In southwest Ohio speech, Santorum slams Obama foreign policy

at 09:59 PM ET, 02/17/2012

GEORGETOWN, Ohio – The Obama campaign is beginning to turn its attention to Rick Santorum.


Former senator Rick Santorum (R-Pa.). (Steve Pope/Getty Images)
On Friday night, Santorum returned the favor.

The former Pennsylvania senator and surging GOP presidential contender spent the bulk of his remarks at the Brown County Lincoln Day Dinner here Friday night criticizing the Obama administration’s handling of foreign affairs and the economy.

The move was a marked departure from the social-issues-oriented approach that has helped Santorum seize victory in nominating contests in Iowa, Minnesota and Colorado over the past several weeks.

It was also a shift from Santorum’s recent campaign-trail criticism of his rivals for the GOP presidential nomination, former Massachusetts governor Mitt Romney, Rep.
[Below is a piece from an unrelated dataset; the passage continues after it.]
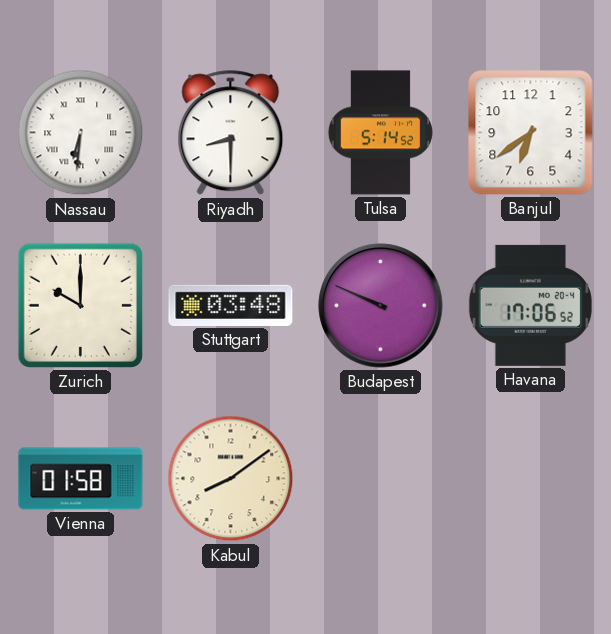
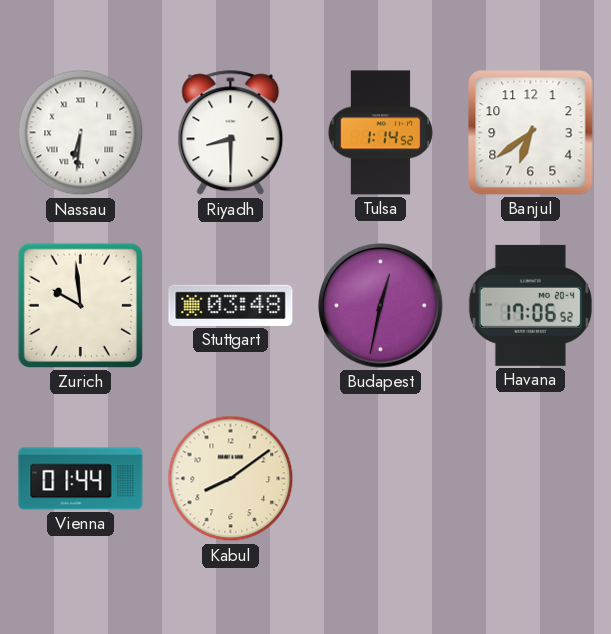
Tulsa: 5:14 -> 1:14
Zurich: 10:00 -> 9:59
Budapest: 9:49 -> 12:32
Vienna: 01:58 -> 01:44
Ron Paul (Texas) and former House speaker Newt Gingrich (Ga.).

“If everybody’s exceptional, nobody’s exceptional,” Santorum told the roughly 750 Brown County Republicans assembled in the Georgetown Elementary School gymnasium. He was interrupted by applause several times throughout his speech, and many members of the crowd held up Santorum signs as he spoke.

Introducing Santorum was Mike DeWine, the Ohio attorney general who earlier Friday switched his endorsement from former Massachusetts governor Mitt Romney to Santorum.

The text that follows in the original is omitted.